Конечно, мне было интересно, зачем любящей паре понадобились ванна и гладильные доски, если у Ани стоит пустая квартира. Когда женщины пошли варить кофе на кухню, я спросил Сашу. Он сказал, что не может пробыть там больше минуты. Квартира населена любовью и муками человека в обмотках, и это дает нестерпимый эффект присутствия. Я засмеялся, Саша подхватил. Есть такое противное выражение: смехунчик в рот попал. Это случилось с нами, не могу понять почему. Разговор-то шел о грустном, а мы ржали как жеребцы. Очевидно, снимались какие-то напряжения. Но что-то в этом смехе насторожило меня. Его волны докатились до счастливого, безмерно, беззащитно счастливого лица и затопили его. Лицо пошло ко дну, не было на нем и следа счастья, лишь пустота и отчужденность смерти.

— У тебя это серьезно? — спросил я. — Я Аньку знаю как облупленную, у нее такого сроду не было. Если она сейчас обманется… Все. Конец. Прости, что я об этом говорю.

Он мгновенно стер смех с лица.

Так оно и сталось. Они поженились. Саша не давал Ане обет целомудрия, да она и не ждала от него никаких жертв. Саша был нужен ей такой, какой есть, а не украшенный чуждыми всей его сути добродетелями: верный муж, председатель общества трезвости, борец с никотином и другими наркотиками, примерный во всех отношениях гражданин.
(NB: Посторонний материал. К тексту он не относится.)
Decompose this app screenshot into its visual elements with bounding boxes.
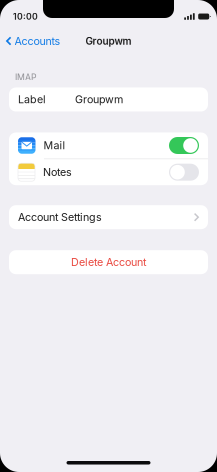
staticText: Groupwm	[75, 93, 123, 106]
staticText: Accounts	[14, 34, 60, 47]
staticText: Notes	[43, 166, 72, 179]
staticText: Label	[18, 93, 46, 106]
button[interactable]: Accounts	[0, 30, 68, 51]
staticText: Groupwm	[86, 35, 132, 47]
staticText: Account Settings	[18, 211, 102, 224]
button[interactable]: Mail	[9, 132, 208, 158]
button[interactable]: Notes	[9, 159, 208, 185]
button[interactable]: Account Settings	[9, 205, 208, 229]
button[interactable]: Delete Account	[9, 250, 208, 274]
staticText: Mail	[44, 139, 66, 152]
staticText: IMAP	[15, 72, 37, 82]
staticText: Delete Account	[71, 256, 146, 269]
staticText: 10:00	[13, 11, 38, 22]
Ей был нужен блестящий, безудержный, неуправляемый, широкий, талантливый, непризнанный, нежный и в любых кренах жизни преданный человек, на которого она могла бы смотреть хоть чуточку снизу вверх. Ане нужен был не просто любимый, а любимый, которому можно поклоняться. Как бы ни складывалась их жизнь, а в ней было много всякого, как почти в каждой настоящей, не сусличьей жизни, — и семейные распри, и брань, что не виснет на вороту, и дым коромыслом, — но взгляд чуть снизу все равно оставался, ибо в главном, в Боговом, Саша никогда не ронял себя. То не был взгляд сброшенной с седла амазонки (такой может быть и свысока), а взгляд женщины, склонившейся перед уходящим на бой воином. И ведь близилось то время, когда каждый день Сашиной жизни станет боем с противником, неуязвимым, как Ахилл, столь же свирепым, но куда менее обаятельным.

Саша не позволял обстоятельствам брать верх над ним. Я редко встречал такое спокойное, не кичливое, вроде бы не сознающее себя мужество. Когда сталинский антисемитизм стал доминирующим цветом времени, он написал лучшую свою пьесу «Матросская Тишина» и, не в силах поставить ее на сцене, стал читать по домам. Читал он «Матросскую Тишину» и в нашей компании.

Нельзя сказать, что он нашел благодарную аудиторию. Прежде всего проблема пьесы никого кровно не затрагивала, а недостаток интеллигентности не позволял чувствовать чужую боль изгнанничества внутри собственной страны как свою боль. Похоже, Саша провидел в пьесе свою судьбу, хотя тогда ничего не говорило, что «инженю-драматик» сменится песнями гнева и печали. Впрочем, почему не говорило? «Матросская Тишина» по тем временам была опаснее вольнолюбивой гитары поры оттепели и застоя. Саша понимал это и хладнокровно шел читать в любое сборище, где его готовы были слушать. Аня восхищалась его бесстрашием, сама трусила, но не до омрачения. Она приучалась «жить с молнией».